Musk calls himself a “free speech absolutist” but he demonstrably isn’t. He has unbanned a bunch of toxic characters that Twitter quite rightly banned — including former US president Donald Trump and a slew of right-wing nutters. No sooner had he unbanned white supremacist Nick Fuentes and disgraced rapper Kanye West, than they both tweeted anti-Semitic things and praised Hitler.

Free speech is all good and well, as long as Musk’s voice is the one everyone hears on Twitter, it seems. 

One Twitter employee told Platformer: “He bought the company, made a point of showcasing what he believed was broken and manipulated under previous management, then turns around and manipulates the platform to force engagement on all users to hear only his voice.”  

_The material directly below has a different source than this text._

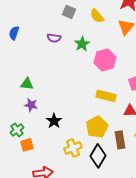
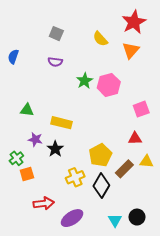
gray square: (69, 12) -> (56, 34), moved
green star: (82, 44) -> (85, 81), moved
yellow rectangle: (106, 96) -> (62, 123), moved
purple star: (31, 105) -> (35, 139), moved
brown rectangle: (120, 140) -> (124, 169), turned 54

The employee added, summing up the prevailing morale at the company: “I think we’re past the point of believing that he actually wants what’s best for everyone here.” 

At the beginning of February, Musk held a meeting with engineers, where he reportedly said: “This is ridiculous. I have more than 100 million followers, and I’m only getting tens of thousands of impressions.”

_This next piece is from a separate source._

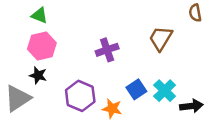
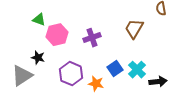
green triangle: (39, 15) -> (39, 20), moved
pink hexagon: (42, 46) -> (57, 35), moved

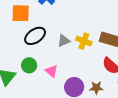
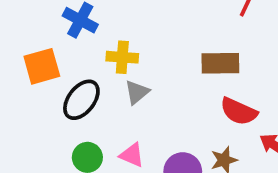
yellow cross: (84, 41) -> (122, 57), moved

When one of the two remaining principal engineers told him that people were losing interest in him, Musk told the engineer: “You’re fired, you’re fired,” Platformer reported.

Who needs the Florida Man when the world has the next big thing in terms of unrepentant ego and Twitter narcissism? Covfefe.

There is a very sad thing happening here. Bullied at school, Musk has emerged as an adult bully himself. He has bullied his way through this abortive Twitter acquisition, behaved in a way that is frankly unethical (he tried to back out of the sale by claiming spambots were more rampant than stated), and been reckless with staff (firing half of them, then discovering many engineers were still needed) and revenue (many advertisers withdrew principally because of Musk’s weird management decisions). Worse, he has spread patently false information (most notably, claiming Nancy Pelosi’s husband was attacked while paying for sex with a male prostitute).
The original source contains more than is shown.